REQUIRED WORK: Each record is to be printed again precisely as it reads.

START RECORDS FOR THE EXERCISE

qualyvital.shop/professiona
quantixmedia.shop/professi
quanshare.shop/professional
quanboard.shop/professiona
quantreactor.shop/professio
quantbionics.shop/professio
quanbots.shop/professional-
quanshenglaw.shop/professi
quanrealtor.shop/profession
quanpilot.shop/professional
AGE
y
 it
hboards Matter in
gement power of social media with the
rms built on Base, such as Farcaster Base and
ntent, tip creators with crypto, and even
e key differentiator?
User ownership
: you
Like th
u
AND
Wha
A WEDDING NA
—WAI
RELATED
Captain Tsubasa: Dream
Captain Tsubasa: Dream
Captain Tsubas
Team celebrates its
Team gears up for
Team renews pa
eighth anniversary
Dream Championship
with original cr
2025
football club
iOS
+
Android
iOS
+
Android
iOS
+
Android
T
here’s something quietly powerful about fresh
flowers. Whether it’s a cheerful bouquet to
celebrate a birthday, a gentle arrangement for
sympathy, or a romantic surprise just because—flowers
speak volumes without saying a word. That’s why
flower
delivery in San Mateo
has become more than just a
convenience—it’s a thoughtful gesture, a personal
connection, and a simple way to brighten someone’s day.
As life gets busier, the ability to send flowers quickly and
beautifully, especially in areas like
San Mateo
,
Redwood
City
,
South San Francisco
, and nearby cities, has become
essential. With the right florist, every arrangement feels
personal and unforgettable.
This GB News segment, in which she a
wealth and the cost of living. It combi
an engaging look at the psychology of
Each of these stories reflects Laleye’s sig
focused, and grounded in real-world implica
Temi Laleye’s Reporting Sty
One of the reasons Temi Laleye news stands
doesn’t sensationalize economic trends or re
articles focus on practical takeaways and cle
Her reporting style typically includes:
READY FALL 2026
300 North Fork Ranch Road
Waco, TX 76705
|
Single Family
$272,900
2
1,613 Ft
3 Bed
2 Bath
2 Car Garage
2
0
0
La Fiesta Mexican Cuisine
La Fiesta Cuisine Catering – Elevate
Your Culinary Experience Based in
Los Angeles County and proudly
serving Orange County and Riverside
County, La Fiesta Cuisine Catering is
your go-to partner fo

END RECORDS FOR THE EXERCISE

EXERCISE RESPONSE:
qualyvital.shop/professiona
quantixmedia.shop/professi
quanshare.shop/professional
quanboard.shop/professiona
quantreactor.shop/professio
quantbionics.shop/professio
quanbots.shop/professional-
quanshenglaw.shop/professi
quanrealtor.shop/profession
quanpilot.shop/professional
AGE
y
 it
hboards Matter in
gement power of social media with the
rms built on Base, such as Farcaster Base and
ntent, tip creators with crypto, and even
e key differentiator?
User ownership
: you
Like th
u
AND
Wha
A WEDDING NA
—WAI
RELATED
Captain Tsubasa: Dream
Captain Tsubasa: Dream
Captain Tsubas
Team celebrates its
Team gears up for
Team renews pa
eighth anniversary
Dream Championship
with original cr
2025
football club
iOS
+
Android
iOS
+
Android
iOS
+
Android
T
here’s something quietly powerful about fresh
flowers. Whether it’s a cheerful bouquet to
celebrate a birthday, a gentle arrangement for
sympathy, or a romantic surprise just because—flowers
speak volumes without saying a word. That’s why
flower
delivery in San Mateo
has become more than just a
convenience—it’s a thoughtful gesture, a personal
connection, and a simple way to brighten someone’s day.
As life gets busier, the ability to send flowers quickly and
beautifully, especially in areas like
San Mateo
,
Redwood
City
,
South San Francisco
, and nearby cities, has become
essential. With the right florist, every arrangement feels
personal and unforgettable.
This GB News segment, in which she a
wealth and the cost of living. It combi
an engaging look at the psychology of
Each of these stories reflects Laleye’s sig
focused, and grounded in real-world implica
Temi Laleye’s Reporting Sty
One of the reasons Temi Laleye news stands
doesn’t sensationalize economic trends or re
articles focus on practical takeaways and cle
Her reporting style typically includes:
READY FALL 2026
300 North Fork Ranch Road
Waco, TX 76705
|
Single Family
$272,900
2
1,613 Ft
3 Bed
2 Bath
2 Car Garage
2
0
0
La Fiesta Mexican Cuisine
La Fiesta Cuisine Catering – Elevate
Your Culinary Experience Based in
Los Angeles County and proudly
serving Orange County and Riverside
County, La Fiesta Cuisine Catering is
your go-to partner fo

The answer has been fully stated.